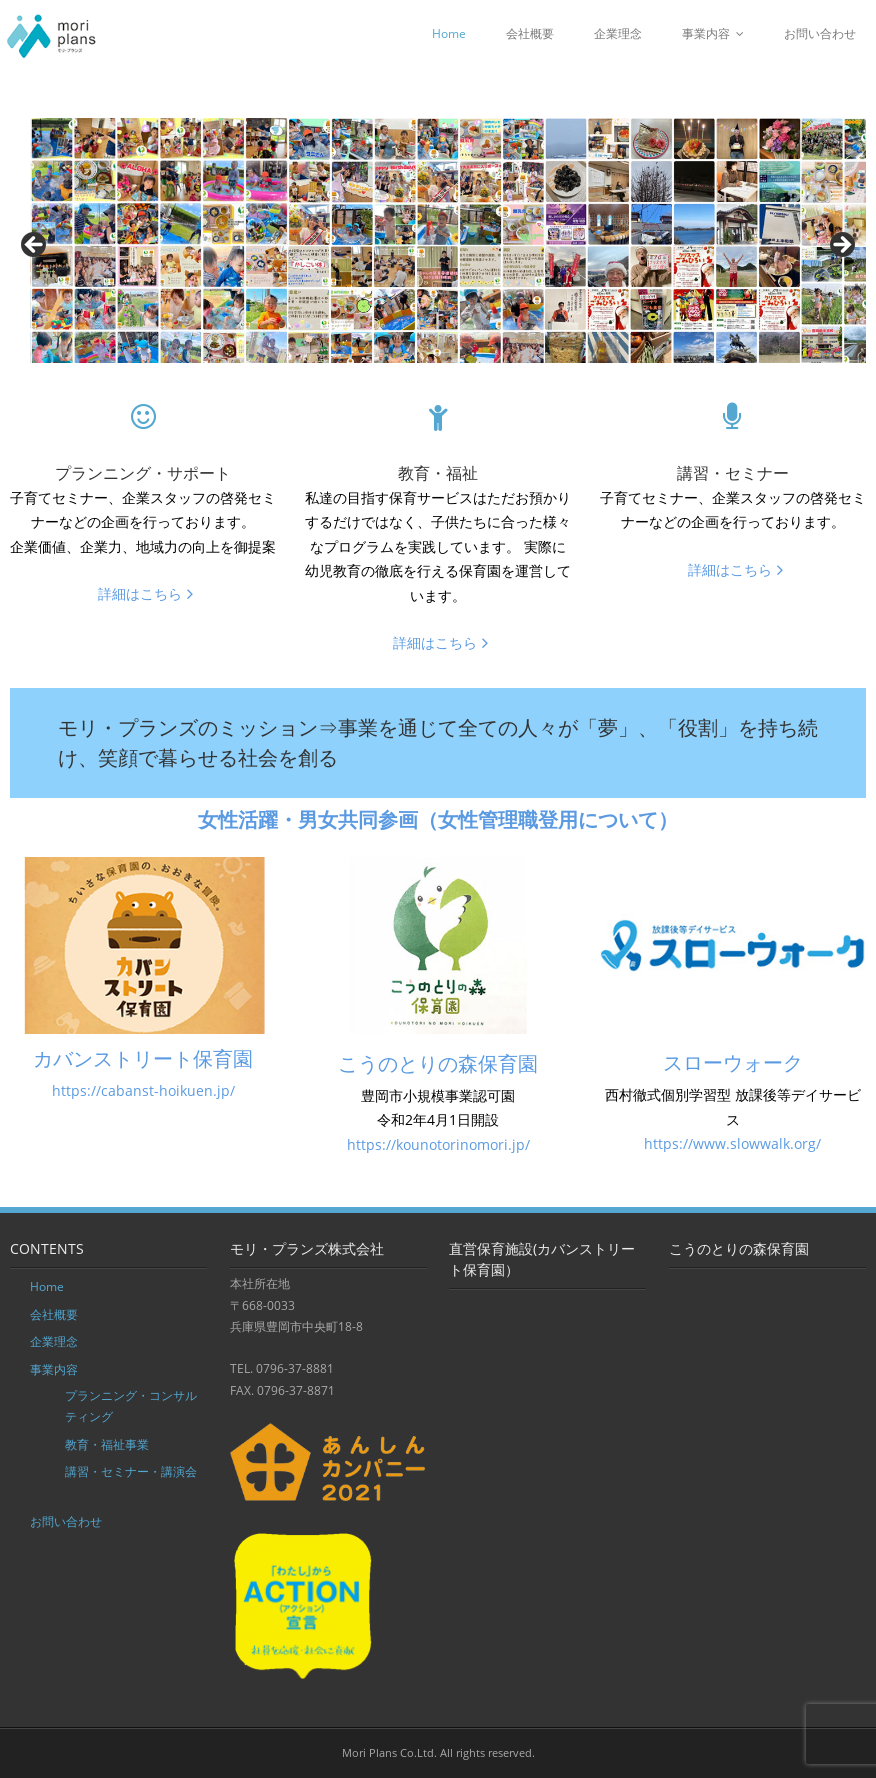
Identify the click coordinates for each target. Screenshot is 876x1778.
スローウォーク (733, 1062)
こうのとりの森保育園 (438, 1063)
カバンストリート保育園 (143, 1058)
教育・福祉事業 (107, 1444)
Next (841, 246)
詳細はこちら (140, 593)
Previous (35, 246)
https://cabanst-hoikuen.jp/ (143, 1090)
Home (449, 33)
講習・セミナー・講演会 (131, 1471)
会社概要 (530, 33)
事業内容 (706, 33)
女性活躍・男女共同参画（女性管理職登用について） (438, 819)
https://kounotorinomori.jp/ (438, 1144)
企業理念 (618, 33)
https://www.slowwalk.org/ (732, 1143)
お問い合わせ (820, 33)
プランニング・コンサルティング (131, 1406)
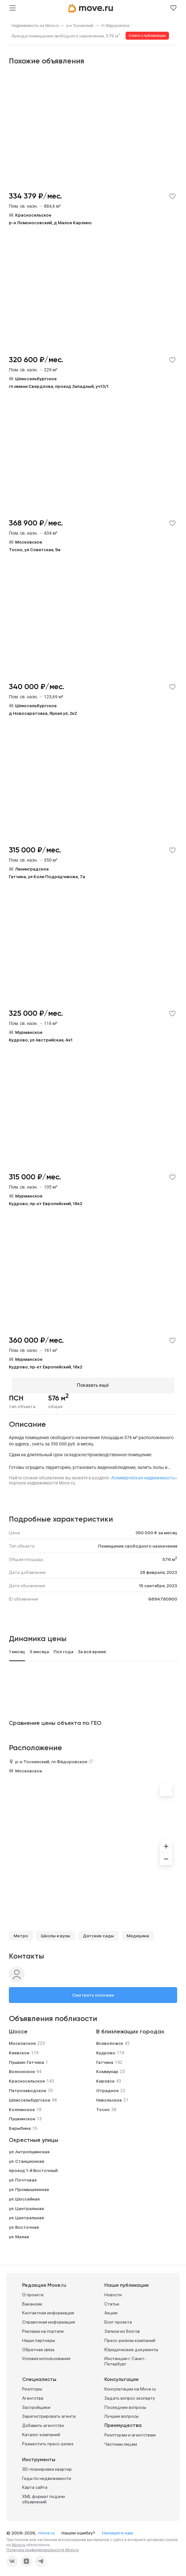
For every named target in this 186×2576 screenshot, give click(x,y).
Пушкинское (22, 2116)
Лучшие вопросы (121, 2413)
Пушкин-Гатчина (26, 2059)
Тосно (103, 2106)
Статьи (111, 2301)
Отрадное (107, 2087)
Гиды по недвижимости (46, 2475)
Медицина (138, 1933)
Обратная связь (38, 2346)
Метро (21, 1933)
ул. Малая (19, 2233)
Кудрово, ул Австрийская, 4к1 (40, 1039)
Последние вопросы (125, 2404)
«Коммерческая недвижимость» (143, 1474)
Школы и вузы (55, 1933)
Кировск (105, 2078)
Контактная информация (48, 2310)
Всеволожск (109, 2040)
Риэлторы (32, 2386)
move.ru (47, 2530)
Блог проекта (118, 2319)
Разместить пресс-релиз (47, 2440)
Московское (28, 1768)
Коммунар (107, 2068)
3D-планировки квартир (47, 2466)
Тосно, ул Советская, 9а (34, 549)
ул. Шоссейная (24, 2196)
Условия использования (46, 2355)
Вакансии (32, 2301)
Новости (113, 2291)
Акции (110, 2310)
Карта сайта (34, 2484)
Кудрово (105, 2049)
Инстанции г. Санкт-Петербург (125, 2358)
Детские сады (98, 1933)
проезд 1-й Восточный (33, 2167)
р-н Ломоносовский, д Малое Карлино (50, 222)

- _EXERCISE GOAL_: Write out each entry word for word, images excluded.

- _EXERCISE OUTPUT_:
Identify the click coordinates for each target. Screenshot is 876x1778.
スローウォーク (733, 1062)
こうのとりの森保育園 (438, 1063)
カバンストリート保育園 (143, 1058)
教育・福祉事業 (107, 1444)
Next (841, 246)
詳細はこちら (140, 593)
Previous (35, 246)
https://cabanst-hoikuen.jp/ (143, 1090)
Home (449, 33)
講習・セミナー・講演会 (131, 1471)
会社概要 (530, 33)
事業内容 (706, 33)
女性活躍・男女共同参画（女性管理職登用について） (438, 819)
https://kounotorinomori.jp/ (438, 1144)
企業理念 (618, 33)
https://www.slowwalk.org/ (732, 1143)
お問い合わせ (820, 33)
プランニング・コンサルティング (131, 1406)
For every named target in this 186×2576 screenshot, give click(x,y).
Пушкинское (22, 2116)
Лучшие вопросы (121, 2413)
Пушкин-Гатчина (26, 2059)
Тосно (103, 2106)
Статьи (111, 2301)
Отрадное (107, 2087)
Гиды по недвижимости (46, 2475)
Медицина (138, 1933)
Обратная связь (38, 2346)
Метро (21, 1933)
ул. Малая (19, 2233)
Кудрово, ул Австрийская, 4к1 (40, 1039)
Последние вопросы (125, 2404)
«Коммерческая недвижимость» (143, 1474)
Школы и вузы (55, 1933)
Кировск (105, 2078)
Контактная информация (48, 2310)
Всеволожск (109, 2040)
Риэлторы (32, 2386)
move.ru (47, 2530)
Блог проекта (118, 2319)
Разместить пресс-релиз (47, 2440)
Московское (28, 1768)
Коммунар (107, 2068)
3D-планировки квартир (47, 2466)
Тосно, ул Советская, 9а (34, 549)
ул. Шоссейная (24, 2196)
Условия использования (46, 2355)
Вакансии (32, 2301)
Новости (113, 2291)
Акции (110, 2310)
Карта сайта (34, 2484)
Кудрово (105, 2049)
Инстанции г. Санкт-Петербург (125, 2358)
Детские сады (98, 1933)
проезд 1-й Восточный (33, 2167)
р-н Ломоносовский, д Малое Карлино (50, 222)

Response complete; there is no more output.